Installation
Un plasticien c'est d'abord quelqu'un qui se doit d'investir l'espace, c'est un impérialiste pas toujours sympathique car sa passion d'accaparer le plus de regards possible l'amène à déborder et à ne négocier avec les autres qu'après l'excès. Il faut dire que la tension de l'installateur dans l'installation est extrême. Panique générale. Objectif: devoir transférer et organiser dans un lieu à apprivoiser d'urgence tous ses" trésors de désir et d'imaginaire" hors la sécurité de la protection intime des murs de l'atelier ventre terrain conquis-. L'installateur passe par une phase de découragement profond où il ressent ces amoncellements matériels qu'il vient de transporter in situ comme des cadavres puants gisants et il faudrait insuffler la vie à ce charnier sans poésie. Le regard devient subitement extrêmement critique, plus aucune complaisance, le lot un tas.

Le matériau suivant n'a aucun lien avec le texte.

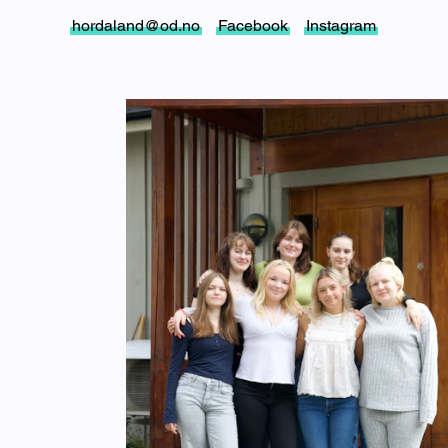
hordaland@od.no
Facebook
Instagram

Il faut faire vite et l'envie vient de hacher ça menu, de piétiner pour le réduire sur la surface du sol de la salle d'exposition tout ça pour s'éviter l'épreuve et le constat d'impuissance.
L'image de corps squelettes poussés par un bulldozer traverse ma cervelle intoxiquée par le stress. Les autres installateurs avec qui je me dois partager la salle d'exposition occupent l'espace avec rapacité et on finit par se laisser aller à accomplir la tâche promise jusqu'à saturation dans l'excès. Alors seulement vient la période de soustraction, d’harmonie, de retour au calme : celui de la réelle confrontation avec le travail des autres. Le lieu devient l'oeuvre unique, la négociation de nécessaires zones de repos du regard aussi importante que le silence dans la musique donne de l'amplitude à la présentation collective. Chaque objet prend sa place à l'évidence, il ne peut naturellement pas être ailleurs dans une autre lumière avec un autre point de vue en conjugaison avec d'autres objets. La poésie rusée se réinstalle dans la fatigue. Une géométrie inconsciente et évidente rend définitif le placement et c'est l'épuisement total nerveux et physique.